● **ACTIVITY**:
Copy each line of the material in which the word "above" appears.

● **RECORDS FOR THE EXERCISE**:
BEGIN

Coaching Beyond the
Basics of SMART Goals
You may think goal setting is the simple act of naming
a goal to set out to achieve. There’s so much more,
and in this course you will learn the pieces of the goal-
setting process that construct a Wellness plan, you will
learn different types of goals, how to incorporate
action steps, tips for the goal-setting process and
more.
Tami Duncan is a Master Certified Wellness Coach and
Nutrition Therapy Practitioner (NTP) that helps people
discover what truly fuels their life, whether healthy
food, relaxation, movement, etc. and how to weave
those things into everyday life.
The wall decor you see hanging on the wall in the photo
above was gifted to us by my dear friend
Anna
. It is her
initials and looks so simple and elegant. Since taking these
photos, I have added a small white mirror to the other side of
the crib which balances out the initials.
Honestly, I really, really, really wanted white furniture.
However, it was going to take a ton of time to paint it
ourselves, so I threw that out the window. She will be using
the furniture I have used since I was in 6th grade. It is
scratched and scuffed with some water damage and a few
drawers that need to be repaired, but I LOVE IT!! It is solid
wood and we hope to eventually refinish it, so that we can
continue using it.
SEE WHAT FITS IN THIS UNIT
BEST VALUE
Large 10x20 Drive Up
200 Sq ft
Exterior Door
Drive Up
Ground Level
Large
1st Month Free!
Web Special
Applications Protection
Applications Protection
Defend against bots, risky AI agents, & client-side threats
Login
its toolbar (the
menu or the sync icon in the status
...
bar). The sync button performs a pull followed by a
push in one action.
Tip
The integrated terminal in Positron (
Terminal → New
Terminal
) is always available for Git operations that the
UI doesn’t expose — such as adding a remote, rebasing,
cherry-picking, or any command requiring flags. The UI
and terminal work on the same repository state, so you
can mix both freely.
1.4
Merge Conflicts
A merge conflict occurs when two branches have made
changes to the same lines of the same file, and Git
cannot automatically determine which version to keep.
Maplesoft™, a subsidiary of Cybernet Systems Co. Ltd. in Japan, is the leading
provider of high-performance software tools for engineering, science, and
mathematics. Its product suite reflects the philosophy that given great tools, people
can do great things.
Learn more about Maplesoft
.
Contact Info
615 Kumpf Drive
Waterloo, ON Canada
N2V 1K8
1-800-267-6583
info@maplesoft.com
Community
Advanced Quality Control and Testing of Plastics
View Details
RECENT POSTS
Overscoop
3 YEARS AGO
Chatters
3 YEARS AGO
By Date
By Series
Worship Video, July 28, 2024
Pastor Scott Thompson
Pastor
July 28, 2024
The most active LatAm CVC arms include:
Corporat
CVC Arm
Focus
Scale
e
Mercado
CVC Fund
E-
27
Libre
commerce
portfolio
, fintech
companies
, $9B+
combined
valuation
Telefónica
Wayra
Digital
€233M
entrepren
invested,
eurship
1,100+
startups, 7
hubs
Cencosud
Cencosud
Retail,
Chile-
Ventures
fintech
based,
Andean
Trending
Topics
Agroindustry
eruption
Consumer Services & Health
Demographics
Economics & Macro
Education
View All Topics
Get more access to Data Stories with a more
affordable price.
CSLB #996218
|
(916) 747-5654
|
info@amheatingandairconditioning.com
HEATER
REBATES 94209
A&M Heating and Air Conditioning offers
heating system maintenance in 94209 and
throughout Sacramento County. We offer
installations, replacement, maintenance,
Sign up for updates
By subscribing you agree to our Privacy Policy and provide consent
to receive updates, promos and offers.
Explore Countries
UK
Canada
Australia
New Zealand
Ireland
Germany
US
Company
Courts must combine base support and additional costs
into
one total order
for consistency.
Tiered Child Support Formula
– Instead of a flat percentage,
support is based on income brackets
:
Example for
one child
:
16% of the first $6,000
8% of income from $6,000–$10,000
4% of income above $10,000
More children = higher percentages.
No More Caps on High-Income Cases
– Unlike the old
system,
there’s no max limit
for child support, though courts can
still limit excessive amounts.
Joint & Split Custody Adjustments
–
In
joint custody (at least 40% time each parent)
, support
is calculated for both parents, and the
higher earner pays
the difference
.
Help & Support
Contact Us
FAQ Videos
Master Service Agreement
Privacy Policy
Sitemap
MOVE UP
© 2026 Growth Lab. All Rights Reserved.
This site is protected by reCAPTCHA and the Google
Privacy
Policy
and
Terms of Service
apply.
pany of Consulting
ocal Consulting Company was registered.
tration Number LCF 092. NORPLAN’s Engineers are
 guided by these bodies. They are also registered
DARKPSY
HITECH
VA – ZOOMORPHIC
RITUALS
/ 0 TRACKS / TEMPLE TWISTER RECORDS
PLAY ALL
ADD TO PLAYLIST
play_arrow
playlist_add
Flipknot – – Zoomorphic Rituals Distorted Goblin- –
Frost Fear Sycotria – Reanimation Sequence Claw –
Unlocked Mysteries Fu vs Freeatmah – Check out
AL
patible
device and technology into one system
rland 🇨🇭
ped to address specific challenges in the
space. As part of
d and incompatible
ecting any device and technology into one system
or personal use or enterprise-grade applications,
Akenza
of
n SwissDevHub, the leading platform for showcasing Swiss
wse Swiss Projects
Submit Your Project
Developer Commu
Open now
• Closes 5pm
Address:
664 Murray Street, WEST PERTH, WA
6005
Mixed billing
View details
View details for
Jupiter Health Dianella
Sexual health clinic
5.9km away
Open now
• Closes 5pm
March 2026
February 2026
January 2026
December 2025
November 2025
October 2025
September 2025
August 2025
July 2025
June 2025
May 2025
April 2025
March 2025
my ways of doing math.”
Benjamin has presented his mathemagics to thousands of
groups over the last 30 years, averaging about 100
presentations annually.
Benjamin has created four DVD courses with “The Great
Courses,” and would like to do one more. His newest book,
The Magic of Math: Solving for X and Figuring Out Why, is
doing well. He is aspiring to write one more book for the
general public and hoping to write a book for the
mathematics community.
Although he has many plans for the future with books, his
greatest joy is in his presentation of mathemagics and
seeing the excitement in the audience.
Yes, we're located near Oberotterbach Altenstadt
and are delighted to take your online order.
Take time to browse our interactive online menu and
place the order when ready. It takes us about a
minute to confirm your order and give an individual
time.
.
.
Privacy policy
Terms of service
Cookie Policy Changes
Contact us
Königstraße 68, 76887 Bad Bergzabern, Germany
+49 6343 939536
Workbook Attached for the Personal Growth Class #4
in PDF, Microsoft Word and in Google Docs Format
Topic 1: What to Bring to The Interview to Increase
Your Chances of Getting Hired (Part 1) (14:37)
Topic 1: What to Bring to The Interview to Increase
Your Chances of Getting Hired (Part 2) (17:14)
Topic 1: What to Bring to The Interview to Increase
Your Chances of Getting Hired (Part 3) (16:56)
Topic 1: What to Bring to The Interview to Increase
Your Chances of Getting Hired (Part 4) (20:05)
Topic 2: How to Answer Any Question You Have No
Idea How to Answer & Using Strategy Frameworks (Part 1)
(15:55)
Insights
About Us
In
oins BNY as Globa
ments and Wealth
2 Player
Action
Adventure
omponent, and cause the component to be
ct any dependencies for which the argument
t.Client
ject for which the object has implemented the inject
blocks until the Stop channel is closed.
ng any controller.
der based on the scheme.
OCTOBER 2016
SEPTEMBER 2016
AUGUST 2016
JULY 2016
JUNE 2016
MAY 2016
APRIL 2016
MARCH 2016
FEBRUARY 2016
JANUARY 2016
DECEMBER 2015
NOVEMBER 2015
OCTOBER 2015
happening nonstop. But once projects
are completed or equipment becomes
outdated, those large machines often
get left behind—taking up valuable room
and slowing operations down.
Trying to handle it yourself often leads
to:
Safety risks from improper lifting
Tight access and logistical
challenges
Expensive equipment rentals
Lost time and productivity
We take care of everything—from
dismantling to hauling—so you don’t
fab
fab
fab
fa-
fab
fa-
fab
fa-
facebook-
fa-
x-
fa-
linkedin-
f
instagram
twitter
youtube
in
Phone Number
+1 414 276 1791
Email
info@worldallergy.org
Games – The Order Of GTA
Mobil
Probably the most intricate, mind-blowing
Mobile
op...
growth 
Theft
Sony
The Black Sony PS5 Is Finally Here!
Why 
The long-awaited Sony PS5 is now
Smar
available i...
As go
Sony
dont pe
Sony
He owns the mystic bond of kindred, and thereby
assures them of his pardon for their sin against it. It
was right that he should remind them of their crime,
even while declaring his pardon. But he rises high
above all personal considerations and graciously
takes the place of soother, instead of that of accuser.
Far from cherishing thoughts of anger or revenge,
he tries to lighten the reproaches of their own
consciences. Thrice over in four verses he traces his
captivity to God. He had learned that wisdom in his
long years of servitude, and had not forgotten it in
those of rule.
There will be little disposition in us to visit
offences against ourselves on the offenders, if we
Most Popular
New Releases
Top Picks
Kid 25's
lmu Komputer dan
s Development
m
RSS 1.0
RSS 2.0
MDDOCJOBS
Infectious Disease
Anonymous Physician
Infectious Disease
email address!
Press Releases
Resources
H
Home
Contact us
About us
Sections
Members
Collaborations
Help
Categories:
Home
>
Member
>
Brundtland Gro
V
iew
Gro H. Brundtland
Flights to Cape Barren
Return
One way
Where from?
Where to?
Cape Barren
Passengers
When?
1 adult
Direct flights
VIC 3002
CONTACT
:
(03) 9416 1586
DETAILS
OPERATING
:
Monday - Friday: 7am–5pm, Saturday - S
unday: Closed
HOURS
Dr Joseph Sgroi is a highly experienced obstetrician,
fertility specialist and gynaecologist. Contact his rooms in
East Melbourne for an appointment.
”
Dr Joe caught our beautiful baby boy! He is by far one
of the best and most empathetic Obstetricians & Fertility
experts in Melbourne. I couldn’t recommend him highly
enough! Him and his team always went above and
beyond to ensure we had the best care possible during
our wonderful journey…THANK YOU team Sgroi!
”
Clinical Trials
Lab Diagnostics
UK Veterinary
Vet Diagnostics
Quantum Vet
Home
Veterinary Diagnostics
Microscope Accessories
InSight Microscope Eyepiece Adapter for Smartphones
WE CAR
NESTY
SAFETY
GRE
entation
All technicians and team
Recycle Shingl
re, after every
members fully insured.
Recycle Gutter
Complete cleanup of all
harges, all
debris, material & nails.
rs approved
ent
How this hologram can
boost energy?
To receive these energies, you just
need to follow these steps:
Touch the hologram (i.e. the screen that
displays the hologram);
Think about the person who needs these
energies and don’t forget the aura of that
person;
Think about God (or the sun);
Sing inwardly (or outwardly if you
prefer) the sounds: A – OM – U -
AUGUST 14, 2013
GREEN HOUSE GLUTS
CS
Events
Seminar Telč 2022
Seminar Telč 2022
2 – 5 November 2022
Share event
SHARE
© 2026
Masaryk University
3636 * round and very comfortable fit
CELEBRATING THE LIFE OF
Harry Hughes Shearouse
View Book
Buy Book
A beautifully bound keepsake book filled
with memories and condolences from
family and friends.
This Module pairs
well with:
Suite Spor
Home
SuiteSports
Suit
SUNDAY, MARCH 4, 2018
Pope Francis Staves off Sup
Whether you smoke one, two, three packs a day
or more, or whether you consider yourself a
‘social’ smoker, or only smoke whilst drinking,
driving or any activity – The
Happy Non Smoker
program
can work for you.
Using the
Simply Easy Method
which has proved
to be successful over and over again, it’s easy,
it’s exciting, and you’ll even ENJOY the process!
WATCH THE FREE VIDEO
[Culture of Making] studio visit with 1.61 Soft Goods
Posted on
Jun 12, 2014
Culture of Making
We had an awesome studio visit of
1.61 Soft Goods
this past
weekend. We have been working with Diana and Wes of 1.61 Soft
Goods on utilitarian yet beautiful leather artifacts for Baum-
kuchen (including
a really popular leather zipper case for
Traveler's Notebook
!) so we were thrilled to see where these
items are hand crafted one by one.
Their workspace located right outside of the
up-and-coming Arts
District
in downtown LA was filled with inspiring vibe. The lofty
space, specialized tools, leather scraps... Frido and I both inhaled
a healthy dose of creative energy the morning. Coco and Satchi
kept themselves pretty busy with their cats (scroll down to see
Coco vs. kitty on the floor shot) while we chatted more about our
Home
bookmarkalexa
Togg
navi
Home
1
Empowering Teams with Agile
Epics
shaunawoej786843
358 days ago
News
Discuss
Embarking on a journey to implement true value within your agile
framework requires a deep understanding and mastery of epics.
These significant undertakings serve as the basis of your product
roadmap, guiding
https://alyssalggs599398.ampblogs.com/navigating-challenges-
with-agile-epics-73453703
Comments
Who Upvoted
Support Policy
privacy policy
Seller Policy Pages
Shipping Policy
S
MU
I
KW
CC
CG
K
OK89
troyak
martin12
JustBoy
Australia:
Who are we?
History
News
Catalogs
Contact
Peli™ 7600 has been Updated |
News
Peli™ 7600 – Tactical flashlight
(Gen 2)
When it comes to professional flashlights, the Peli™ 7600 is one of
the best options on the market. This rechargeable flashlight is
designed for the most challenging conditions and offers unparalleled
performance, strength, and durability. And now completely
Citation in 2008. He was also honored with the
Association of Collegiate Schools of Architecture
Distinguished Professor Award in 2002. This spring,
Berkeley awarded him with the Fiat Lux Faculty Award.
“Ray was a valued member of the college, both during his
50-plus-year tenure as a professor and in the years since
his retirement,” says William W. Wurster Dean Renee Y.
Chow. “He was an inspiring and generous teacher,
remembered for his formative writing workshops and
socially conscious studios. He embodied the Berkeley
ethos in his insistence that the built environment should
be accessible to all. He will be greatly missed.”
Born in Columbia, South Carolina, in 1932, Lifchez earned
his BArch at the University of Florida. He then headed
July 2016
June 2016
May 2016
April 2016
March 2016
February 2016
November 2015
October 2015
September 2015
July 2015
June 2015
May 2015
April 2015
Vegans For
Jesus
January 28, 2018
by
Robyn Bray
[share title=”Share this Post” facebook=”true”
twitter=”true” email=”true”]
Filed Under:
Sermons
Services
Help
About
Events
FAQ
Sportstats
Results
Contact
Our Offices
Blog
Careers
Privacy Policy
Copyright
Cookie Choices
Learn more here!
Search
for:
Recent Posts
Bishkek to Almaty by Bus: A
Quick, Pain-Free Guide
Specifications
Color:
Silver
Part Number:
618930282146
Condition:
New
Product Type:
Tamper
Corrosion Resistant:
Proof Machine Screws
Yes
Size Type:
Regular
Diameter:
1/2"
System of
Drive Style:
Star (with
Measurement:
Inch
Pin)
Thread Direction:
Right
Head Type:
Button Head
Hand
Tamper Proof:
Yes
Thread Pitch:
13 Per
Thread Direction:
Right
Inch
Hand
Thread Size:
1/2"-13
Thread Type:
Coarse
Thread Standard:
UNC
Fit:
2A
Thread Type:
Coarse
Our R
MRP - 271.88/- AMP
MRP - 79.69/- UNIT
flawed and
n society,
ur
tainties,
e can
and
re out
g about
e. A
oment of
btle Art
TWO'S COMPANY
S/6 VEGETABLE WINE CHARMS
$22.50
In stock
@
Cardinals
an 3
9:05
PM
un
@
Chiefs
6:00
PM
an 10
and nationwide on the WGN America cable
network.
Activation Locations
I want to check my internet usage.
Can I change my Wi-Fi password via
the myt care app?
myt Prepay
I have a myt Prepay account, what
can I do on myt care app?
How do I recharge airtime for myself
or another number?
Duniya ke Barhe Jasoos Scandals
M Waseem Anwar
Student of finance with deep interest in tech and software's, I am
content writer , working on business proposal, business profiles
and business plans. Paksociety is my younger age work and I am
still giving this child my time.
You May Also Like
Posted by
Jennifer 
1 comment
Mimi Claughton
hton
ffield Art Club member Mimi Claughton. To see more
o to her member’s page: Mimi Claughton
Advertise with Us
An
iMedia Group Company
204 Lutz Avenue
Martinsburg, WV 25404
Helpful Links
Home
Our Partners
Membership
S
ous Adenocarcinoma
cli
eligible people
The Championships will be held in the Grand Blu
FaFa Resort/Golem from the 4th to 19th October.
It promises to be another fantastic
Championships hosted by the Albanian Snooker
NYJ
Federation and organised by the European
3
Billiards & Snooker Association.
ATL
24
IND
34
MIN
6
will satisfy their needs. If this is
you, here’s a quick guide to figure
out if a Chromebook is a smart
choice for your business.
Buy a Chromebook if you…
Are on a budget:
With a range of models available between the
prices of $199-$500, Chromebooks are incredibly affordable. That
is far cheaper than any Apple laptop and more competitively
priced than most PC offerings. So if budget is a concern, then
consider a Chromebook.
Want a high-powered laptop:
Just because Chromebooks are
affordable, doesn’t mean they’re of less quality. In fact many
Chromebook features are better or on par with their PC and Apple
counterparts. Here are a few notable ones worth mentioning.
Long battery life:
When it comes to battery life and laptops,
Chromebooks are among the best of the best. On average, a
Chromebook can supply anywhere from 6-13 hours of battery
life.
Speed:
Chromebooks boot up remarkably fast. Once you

END

● **YOUR RESPONSE**:
above was gifted to us by my dear friend
4% of income above $10,000
above all personal considerations and graciously
enough! Him and his team always went above and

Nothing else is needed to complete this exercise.